ADHD is a brain syndrome that has impairs the functioning of what are called “executive functioning skills.” Those include attention, concentration, memory, motivation and effort, learning from mistakes, impulsivity, hyperactivity, organization, and social skills.

Two-thirds of children with ADHD continue to grapple with the condition throughout adulthood. Of the 6.4 million children diagnosed with ADHD, nearly 4 1/2 million will remain part of their lives forever.

ADHD also affects about nine million adults in the United States. Adults with ADHD have a limited ability to stay on task at work, have difficulty concentrating on what others were saying, following through on tasks, completing projects, or maintaining organization at home and at work.

They are less able to get along with others at work and in social situations, suffer from relationship problems, and often feel like failures.

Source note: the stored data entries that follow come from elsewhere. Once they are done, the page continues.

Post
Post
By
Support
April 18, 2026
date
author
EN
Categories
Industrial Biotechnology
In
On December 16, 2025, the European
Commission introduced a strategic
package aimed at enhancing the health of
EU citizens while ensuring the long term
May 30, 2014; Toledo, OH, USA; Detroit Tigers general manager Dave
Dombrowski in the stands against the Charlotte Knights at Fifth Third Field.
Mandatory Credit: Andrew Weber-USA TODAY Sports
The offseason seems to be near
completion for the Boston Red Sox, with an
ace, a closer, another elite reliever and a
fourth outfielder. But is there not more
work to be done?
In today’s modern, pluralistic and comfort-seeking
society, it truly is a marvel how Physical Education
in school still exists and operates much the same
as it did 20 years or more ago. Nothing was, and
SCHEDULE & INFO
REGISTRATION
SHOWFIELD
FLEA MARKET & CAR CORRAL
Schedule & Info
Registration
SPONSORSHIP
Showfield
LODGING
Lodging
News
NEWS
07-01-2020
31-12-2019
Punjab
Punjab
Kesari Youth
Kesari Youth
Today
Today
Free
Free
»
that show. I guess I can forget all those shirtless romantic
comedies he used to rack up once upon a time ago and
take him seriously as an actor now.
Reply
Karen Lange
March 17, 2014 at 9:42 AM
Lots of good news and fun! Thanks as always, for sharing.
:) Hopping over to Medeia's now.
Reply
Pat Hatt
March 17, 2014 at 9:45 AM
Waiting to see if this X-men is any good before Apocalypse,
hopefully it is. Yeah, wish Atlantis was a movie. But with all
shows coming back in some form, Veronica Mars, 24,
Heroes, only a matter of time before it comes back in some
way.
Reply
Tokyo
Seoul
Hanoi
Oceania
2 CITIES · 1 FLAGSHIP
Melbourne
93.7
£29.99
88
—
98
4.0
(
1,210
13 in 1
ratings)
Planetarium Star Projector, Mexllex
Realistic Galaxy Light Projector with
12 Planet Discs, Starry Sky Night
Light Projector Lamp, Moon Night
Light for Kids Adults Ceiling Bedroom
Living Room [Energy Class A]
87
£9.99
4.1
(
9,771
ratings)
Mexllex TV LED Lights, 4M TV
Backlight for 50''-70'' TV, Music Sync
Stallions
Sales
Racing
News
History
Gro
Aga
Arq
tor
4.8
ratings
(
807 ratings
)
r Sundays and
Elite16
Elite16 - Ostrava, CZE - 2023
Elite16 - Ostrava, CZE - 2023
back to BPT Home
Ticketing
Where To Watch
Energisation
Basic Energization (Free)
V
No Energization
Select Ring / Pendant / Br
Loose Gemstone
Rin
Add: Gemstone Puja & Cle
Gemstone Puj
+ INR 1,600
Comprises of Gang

They are more prone to depression, anxiety disorders, drug and alcohol addiction, divorce and suicide.
When it comes to money, adults with ADHD are more likely to file for bankruptcy, fall into foreclosure, have greater credit card debt, and go through more prolonged periods of unemployment.

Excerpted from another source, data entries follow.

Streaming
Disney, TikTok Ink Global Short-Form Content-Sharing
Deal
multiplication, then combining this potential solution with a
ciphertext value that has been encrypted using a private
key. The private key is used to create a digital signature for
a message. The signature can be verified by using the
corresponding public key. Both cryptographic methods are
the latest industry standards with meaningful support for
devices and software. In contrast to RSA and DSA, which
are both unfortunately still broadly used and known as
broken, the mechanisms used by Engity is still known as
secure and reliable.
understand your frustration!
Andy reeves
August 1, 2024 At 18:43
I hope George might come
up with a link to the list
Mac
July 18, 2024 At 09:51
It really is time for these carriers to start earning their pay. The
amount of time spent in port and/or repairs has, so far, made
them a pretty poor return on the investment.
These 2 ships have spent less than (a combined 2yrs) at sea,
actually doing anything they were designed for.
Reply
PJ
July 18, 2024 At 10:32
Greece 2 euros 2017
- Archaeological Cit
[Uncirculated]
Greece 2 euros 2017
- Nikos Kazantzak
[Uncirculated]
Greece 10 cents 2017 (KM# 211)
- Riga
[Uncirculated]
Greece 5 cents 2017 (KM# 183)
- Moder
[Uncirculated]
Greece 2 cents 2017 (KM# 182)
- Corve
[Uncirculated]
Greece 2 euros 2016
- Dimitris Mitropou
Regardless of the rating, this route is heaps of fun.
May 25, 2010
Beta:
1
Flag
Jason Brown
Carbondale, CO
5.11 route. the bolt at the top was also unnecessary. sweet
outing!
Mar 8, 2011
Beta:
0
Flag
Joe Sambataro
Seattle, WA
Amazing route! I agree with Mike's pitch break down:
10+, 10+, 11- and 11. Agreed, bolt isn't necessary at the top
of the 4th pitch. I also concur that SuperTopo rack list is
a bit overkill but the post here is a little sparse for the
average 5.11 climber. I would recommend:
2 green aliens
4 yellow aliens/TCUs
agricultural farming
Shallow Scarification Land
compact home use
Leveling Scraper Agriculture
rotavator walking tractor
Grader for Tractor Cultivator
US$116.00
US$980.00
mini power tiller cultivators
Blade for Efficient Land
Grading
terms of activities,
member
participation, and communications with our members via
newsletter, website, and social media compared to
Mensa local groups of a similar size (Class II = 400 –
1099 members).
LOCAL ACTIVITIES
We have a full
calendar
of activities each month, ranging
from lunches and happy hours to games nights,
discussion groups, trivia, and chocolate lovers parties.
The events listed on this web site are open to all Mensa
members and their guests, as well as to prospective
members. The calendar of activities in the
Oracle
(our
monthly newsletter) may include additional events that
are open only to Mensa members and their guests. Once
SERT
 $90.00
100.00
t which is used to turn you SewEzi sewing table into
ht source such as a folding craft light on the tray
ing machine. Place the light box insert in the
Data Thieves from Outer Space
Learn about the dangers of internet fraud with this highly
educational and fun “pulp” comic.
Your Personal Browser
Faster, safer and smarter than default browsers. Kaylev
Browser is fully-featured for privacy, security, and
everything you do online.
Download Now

On today’s show, I’ll go through my top strategies to help you successfully manage your student loans if you have ADHD.

Self-Screener for ADHD

Many adults have been living with Attention-Deficit/Hyperactivity Disorder and don’t recognize it because its symptoms are often mistaken for a stressful life.

The World Health Organization developed a self-screener to be used as a starting point to help you recognize the signs/symptoms of Adult ADHD. you can find a link to that screener on our site as well.

It is not meant to replace consultation with a trained healthcare professional. An accurate diagnosis can only be made through a clinical evaluation. Regardless of the questionnaire results, if you have concerns about diagnosis and treatment of Adult ADHD, please discuss your concerns with your physician.